I was dressed in my Sunday best, but my dress barely reached the bottoms of my knees

so none of the horrible could reach the fabric.

I was wearing cute fish-bone tights, because the April temperature was deceiving,

with open-toed black pumps decorated by soles worn too thin, 

and the sides scuffed by hard times and eager souls.

I went dancing that afternoon, 

I treated the puddles as if they were sections of the floor to avoid. 

I treated the gritty sand caking under my toes as a blessing. 

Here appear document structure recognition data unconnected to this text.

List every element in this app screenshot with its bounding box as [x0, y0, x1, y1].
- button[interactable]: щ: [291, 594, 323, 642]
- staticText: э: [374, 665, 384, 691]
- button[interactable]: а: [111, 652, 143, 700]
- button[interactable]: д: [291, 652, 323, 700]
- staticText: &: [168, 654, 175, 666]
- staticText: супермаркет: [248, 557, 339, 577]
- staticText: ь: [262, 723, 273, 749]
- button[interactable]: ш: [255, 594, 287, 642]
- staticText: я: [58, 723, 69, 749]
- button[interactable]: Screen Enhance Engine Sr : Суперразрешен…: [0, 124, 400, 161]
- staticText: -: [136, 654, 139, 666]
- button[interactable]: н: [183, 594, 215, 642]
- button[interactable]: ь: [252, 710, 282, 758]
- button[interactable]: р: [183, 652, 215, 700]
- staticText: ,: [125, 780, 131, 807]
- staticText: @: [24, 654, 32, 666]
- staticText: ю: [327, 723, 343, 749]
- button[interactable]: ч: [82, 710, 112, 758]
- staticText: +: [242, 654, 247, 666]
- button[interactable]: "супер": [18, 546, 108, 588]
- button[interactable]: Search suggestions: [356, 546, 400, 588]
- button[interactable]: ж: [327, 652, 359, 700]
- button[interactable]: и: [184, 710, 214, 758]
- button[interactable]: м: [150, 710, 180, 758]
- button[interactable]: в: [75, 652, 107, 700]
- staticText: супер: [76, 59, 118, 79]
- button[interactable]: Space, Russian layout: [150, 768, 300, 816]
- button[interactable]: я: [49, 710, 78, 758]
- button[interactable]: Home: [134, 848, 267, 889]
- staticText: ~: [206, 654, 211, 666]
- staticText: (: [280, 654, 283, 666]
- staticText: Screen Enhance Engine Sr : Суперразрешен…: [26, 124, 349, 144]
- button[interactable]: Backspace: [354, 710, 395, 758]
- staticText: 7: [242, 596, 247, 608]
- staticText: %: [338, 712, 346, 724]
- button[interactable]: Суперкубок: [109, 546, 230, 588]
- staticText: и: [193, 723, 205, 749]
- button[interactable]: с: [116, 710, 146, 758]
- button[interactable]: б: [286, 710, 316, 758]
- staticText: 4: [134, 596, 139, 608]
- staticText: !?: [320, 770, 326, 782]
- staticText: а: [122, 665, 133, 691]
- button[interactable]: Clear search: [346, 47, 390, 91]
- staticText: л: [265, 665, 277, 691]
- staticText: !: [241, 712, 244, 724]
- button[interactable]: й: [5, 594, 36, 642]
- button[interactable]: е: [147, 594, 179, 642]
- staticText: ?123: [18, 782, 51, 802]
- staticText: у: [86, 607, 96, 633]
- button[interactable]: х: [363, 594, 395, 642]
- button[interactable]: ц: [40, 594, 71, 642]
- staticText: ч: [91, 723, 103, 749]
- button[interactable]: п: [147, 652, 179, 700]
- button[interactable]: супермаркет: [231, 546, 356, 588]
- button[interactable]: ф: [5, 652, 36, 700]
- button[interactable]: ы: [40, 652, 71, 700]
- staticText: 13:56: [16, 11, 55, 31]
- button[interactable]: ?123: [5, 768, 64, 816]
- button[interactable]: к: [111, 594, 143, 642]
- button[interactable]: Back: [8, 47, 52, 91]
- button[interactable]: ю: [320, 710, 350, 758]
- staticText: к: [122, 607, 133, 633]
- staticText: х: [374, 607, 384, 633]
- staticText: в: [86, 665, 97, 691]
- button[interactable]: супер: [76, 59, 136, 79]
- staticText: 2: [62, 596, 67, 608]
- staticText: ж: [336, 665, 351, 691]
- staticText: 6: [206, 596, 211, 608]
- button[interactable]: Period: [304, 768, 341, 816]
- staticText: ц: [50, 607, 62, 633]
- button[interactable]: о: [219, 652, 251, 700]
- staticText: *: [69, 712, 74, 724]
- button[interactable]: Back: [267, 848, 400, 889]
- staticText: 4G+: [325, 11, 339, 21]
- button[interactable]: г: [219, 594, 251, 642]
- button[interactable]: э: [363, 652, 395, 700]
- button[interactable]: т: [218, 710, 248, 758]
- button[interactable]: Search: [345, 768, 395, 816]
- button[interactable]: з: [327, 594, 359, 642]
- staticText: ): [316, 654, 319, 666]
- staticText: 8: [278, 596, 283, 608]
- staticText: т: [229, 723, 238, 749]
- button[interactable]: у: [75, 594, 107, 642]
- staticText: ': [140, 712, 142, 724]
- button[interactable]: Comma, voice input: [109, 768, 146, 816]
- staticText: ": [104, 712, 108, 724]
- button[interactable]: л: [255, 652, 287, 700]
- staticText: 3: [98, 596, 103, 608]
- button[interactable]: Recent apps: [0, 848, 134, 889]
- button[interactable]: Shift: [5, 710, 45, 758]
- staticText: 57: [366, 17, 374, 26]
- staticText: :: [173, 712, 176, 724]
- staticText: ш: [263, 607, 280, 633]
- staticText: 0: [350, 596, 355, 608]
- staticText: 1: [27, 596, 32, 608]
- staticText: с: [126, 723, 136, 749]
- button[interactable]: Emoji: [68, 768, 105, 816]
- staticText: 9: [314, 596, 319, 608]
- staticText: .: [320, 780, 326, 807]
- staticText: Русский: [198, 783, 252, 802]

I let the rain frizz my hair, 

I let its color drip through my fingers, 

like blood down a blanched sink bowl. 

I swung my umbrella on its toes, 

striking the ground with its crown.

Tiptoeing around the shoreline where little worms writhed away, yet couldn't resist the temptation to drown. 

And when I was done dancing,

soaked and chilled to my very bone, as deep into the marrow of it all as a person could possibly believe,

I left behind my muddy footprints, little signatures. 

My signatures, the best I could come up with. 

Mess. Mess from making the best out of a rainy day. 

A rainy Sunday. 

A rainy Sunday's best. 

And no one, except for the lingering presence of freshly ground coffee was home to stop me.